What is palitaw? Palitaw is a Filipino snack made with galapong—a soft dough or batter (depending on the amount of water) made with rice flour and water—cooked quickly in a pot of boiling water, rolled in niyog ( freshly grated coconut) and served with a mixture of white sugar and toasted linga (sesame seeds).
The name is derived from the Filipino word “litaw”, literally, to surface. The name is descriptive of the way palitaw is cooked—the dough is dropped in a pot of briskly boiling water and when it rises to the surface after less than a minute, it is fully cooked.
Palitaw was a favorite snack when I was a child. My grandmother often bought native snacks whenever she went to the market. As a child, I wasn’t very fond of freshly grated coconut so I would scrape off the coconut sticking to the rice cake and replace it with a crazy amount of sugar with sesame seeds.
By the time I was in college and badly smitten with everything coconut, I discovered that palitaw was so much better when rolled generously in grated coconut. It was also during that time that I learned that it is possible to freeze palitaw and steam them to reheat. My father bought palitaw in unbelievably huge amounts, stacked the cakes in tightly covered containers, froze them and simply thawed and steamed what we wanted for a snack.

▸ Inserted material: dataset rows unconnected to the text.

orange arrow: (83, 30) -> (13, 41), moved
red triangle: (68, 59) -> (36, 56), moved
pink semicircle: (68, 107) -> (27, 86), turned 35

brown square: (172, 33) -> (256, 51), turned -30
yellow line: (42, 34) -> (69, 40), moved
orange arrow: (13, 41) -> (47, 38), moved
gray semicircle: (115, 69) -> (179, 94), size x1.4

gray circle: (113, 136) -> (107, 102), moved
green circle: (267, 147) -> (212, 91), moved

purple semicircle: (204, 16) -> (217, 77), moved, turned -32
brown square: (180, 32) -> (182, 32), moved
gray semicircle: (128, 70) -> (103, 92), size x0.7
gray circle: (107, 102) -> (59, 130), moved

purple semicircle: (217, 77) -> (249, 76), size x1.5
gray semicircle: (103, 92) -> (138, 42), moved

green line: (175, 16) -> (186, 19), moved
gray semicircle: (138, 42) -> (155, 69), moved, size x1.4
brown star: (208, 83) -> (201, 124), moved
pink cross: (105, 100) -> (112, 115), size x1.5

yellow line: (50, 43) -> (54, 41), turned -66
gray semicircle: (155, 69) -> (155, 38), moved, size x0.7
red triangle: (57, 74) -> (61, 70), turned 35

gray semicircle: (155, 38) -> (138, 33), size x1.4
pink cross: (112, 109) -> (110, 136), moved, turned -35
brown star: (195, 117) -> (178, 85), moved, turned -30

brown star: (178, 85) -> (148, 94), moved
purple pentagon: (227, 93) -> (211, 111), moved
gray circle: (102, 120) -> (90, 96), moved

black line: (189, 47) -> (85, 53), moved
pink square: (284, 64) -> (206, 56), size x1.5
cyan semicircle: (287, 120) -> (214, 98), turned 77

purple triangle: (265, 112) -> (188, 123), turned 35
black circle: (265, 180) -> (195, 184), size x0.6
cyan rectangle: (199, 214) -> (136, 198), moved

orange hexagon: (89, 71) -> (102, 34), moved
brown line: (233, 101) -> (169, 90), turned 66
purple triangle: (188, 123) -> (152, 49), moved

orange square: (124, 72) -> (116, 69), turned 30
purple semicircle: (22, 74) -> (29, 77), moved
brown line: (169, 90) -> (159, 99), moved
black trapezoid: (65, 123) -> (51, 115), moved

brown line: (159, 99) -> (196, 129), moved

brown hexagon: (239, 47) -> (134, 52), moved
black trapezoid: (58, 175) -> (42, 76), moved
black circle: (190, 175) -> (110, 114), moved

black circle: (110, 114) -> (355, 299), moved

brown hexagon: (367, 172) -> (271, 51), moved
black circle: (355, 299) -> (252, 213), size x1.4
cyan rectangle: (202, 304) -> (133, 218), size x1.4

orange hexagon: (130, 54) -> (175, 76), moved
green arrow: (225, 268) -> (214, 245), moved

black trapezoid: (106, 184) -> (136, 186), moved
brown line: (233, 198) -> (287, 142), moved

Much later, I learned to make palitaw from my mother-in-law. Watching her do it, I never realized how fast and easy making palitaw could be. She always made a large batch, two dozens or more, because everyone in the family had a healthy appetite. My late father-in-law was especially fond of palitaw. So was I.

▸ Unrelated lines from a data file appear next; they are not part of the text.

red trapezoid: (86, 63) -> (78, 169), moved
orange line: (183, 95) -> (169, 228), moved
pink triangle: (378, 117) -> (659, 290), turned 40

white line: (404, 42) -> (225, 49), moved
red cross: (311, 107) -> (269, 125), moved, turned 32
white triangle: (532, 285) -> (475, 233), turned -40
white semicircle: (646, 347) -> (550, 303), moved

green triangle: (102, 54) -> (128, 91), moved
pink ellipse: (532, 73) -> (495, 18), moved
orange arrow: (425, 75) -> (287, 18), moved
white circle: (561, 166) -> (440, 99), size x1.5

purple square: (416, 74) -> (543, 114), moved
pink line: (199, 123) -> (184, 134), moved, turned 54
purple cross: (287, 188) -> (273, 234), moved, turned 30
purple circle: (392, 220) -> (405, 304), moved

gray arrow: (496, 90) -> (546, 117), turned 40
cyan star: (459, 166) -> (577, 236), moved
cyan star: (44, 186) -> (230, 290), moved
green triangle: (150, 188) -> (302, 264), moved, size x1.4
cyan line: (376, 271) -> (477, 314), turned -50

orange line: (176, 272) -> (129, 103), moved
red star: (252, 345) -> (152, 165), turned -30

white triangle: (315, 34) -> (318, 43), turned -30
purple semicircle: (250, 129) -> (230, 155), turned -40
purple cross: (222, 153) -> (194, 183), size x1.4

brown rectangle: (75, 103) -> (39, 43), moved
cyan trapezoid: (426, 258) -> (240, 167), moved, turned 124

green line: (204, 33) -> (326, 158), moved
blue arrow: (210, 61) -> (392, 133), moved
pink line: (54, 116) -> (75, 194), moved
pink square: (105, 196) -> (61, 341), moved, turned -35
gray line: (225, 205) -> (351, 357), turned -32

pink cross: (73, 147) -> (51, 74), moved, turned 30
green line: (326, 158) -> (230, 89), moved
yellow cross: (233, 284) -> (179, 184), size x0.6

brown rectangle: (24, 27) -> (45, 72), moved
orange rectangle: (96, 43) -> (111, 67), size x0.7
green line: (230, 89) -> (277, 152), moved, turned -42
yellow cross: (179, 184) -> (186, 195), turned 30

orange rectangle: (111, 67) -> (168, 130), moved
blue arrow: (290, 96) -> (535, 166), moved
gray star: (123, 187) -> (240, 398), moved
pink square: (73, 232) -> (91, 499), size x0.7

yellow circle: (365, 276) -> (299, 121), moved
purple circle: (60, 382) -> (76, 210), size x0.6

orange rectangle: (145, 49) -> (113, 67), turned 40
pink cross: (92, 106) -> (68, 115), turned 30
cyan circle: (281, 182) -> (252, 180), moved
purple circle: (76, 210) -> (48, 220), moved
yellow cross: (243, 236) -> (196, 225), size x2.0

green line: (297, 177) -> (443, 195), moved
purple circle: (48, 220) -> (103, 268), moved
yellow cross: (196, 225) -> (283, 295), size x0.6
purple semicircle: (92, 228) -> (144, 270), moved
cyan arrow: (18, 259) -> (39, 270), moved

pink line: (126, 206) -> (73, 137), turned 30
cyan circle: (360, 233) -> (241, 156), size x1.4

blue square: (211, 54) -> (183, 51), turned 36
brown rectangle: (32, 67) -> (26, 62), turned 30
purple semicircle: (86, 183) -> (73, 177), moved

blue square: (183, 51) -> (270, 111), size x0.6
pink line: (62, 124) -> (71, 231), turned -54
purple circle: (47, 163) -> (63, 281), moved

Let me show you just how doable homemade palitaw is.
First, have the grated coconut and sugar ready.
Place the grated coconut in a shallow bowl.
Toast the sesame seeds in an oil-free pan and cool. When cool, mix with sugar.
Make the dough by mixing together glutinous (sticky) rice flour and water. It should be a fairly soft dough. Not crumbly. The dough should come together but not so wet that it sticks to the hand.
Can rice flour be substituted? Yes, but to get the correct texture for the cooked rice cakes, the dough has to be ultra soft which makes it more difficult to handle and shape. In the past, I used rice flour. And, oh boy, the mess I made! I kept running back and forth between the stove and the sink to rid my hands of wet dough. So, stick to glutinous rice flour. It’s easier to manage.
Pinch the dough into small pieces. The actual size depends on how small or large you want your palitaw. Aim for a size between one to two tablespoons. You’re going to flatten the dough but don’t do it yet. If you flatten all the pieces ahead of time, they will just get sticky and more difficult to lift to drop in boiling water. So, wait up!
Boil water in a pot. When the water is boiling briskly (see tips on how to boil water), take a piece of dough, roll then flatten to about a quarter of an inch thick. Drop immediately into the boiling water. Repeat until you have three or four rice cakes in the pot. Don’t overcrowd the pot to prevent the rice cakes from sticking to one another. Cook in small batches.
When the rice cake floats, and it will in less than a minute, scoop out with a slotted spoon. Repeat until all the dough has been flattened and boiled.
Take the warm cooked rice cakes and coat both sides with freshly grated coconut.
You can serve the palitaw at this point with the sugar-sesame seed mixture on the side. Don’t attempt to roll the rice cakes in the sugar mixture while still warm because that will make the sugar watery.
If you prefer to serve the palitaw already dredged in sugar, wait for the rice cakes to cool to room temperature after coating with grated coconut. Sprinkle both sides of the palitaw with the sugar-sesame seed mixture, or just dredge both sides in the sugar mixture, and serve.
- Spread the grated coconut in a wide shallow bowl.
- Mix the cooled sesame seeds and sugar in another shallow bowl.
- In a bowl, whisk together the glutinous rice flour and salt. Pour in 3/4 cup of water. That’s water at room temperature. Not hot. Not warm. Not cold. Mix until you have a soft dough that comes together. The dough shouldn’t be crumbly nor should it be wet. Altitude affects the texture of dough so you may need to use less or more water.
- Pinch off about a tablespoon of dough. Repeat until you have uniformly sized small pieces of dough.
- In a pot, boil enough water to reach a depth of at least six inches.
- Flatten a piece of dough into a disc about a quarter of an inch thick and drop immediately in briskly boiling water. Cook the rice cakes three or four at a time to prevent them from sticking to each other.
- The rice cake will sink to the bottom of the pot when you drop it. As soon as it rises to the top (it takes less than a minute if the temperature of the water is correct), scoop out with a slotted spoon and move to a plate.
- Flatten and cook the rest of the rice cakes in the same way.
- Coat both sides of each rice cake with grated coconut.
- Serve the palitaw with the sugar-sesame seeds mixture on the side. Or cool the coconut coated rice cakes to room temperature and dredge in the sugar mixture. Serve as a snack or as dessert.